I have a pair of Cisco 6509 routers, which are monitored via SNMP (with Observium, to be accurate).
Today we spotted a peak of CPU usage for a Switching Processor. The peak can be correlated with a peak of inbound unicast on a port named "NDE_vlan1014" (and "NDE_vlan1014" on the other router).
I understand from google that NDE refers to Netflow, but I can find nowhere an explanation on what is actually graphed for that interface. It is visible only via SNMP (not in a sh ip int br
) and I have no vlan 1016 nor 1014.
I don't see any peak in my netflow analyzer (as-stats) either…

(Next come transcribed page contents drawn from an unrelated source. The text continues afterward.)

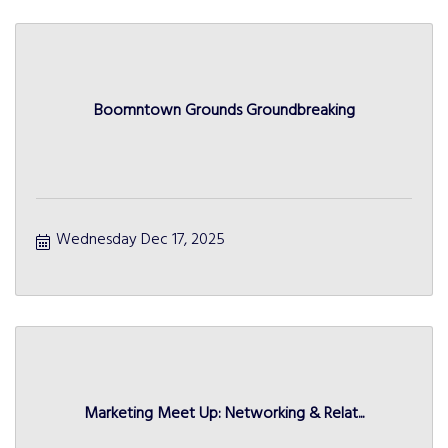
Boomntown Grounds Groundbreaking
Wednesday Dec 17, 2025
Marketing Meet Up: Networking & Relat...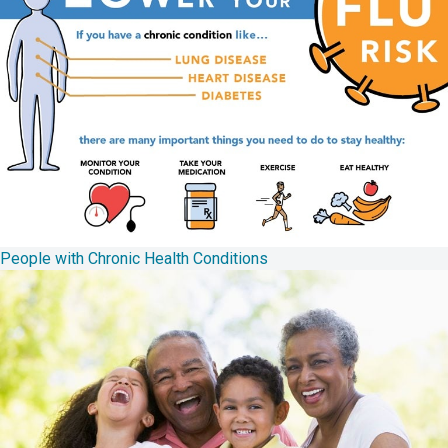
People with Chronic Health Conditions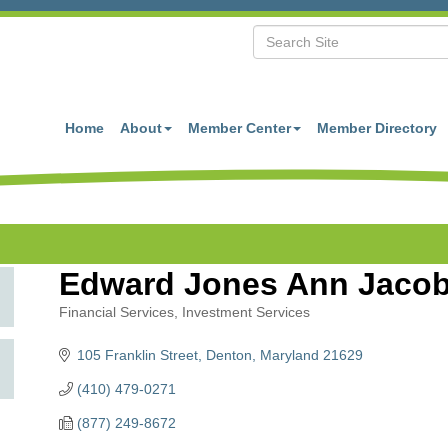
Home
About
Member Center
Member Directory
Edward Jones Ann Jaco
Financial Services
Investment Services
Categories
105 Franklin Street
Denton
Maryland
21629
(410) 479-0271
(877) 249-8672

So the question is : what is this "NDE_vlan" interface ?
Best Answer
NDE_vlan
is one of the Catalyst 6500's hidden vlans. The 6500 allocates internal vlans for a lot of different functions, and those vlans cant be used for real user data after the 6500 snarfs it.If you want to see the internal vlans, use
show vlan internal usage
... my particular 6500 doesn't run netflow export, but you can see it on your switch with that command.When the 6500 exports flows to a collector, it uses the DFCs or the MSFC CPU to send the packets. If you're seeing CPU spikes due to netflow export, you either should:
Informational: Sampled netflow
Typically the syntax for sampled netflow on the 6500 is
mls sampling time-based 64
; this samples one out of every 64 packets. The values for sampled netflow are limited...However, if you sample your netflow, obviously you might miss some packets you care about, so it's really a judgment call as to whether it can solve your problem. It all depends on why you're using netflow. For security monitoring, you can't really afford to drop packets (thus netflow on a busy 6500 is the wrong answer). If you're graphing application utilization, sampled netflow could be a useful tool (assuming you adjust your graphs for the sampling interval).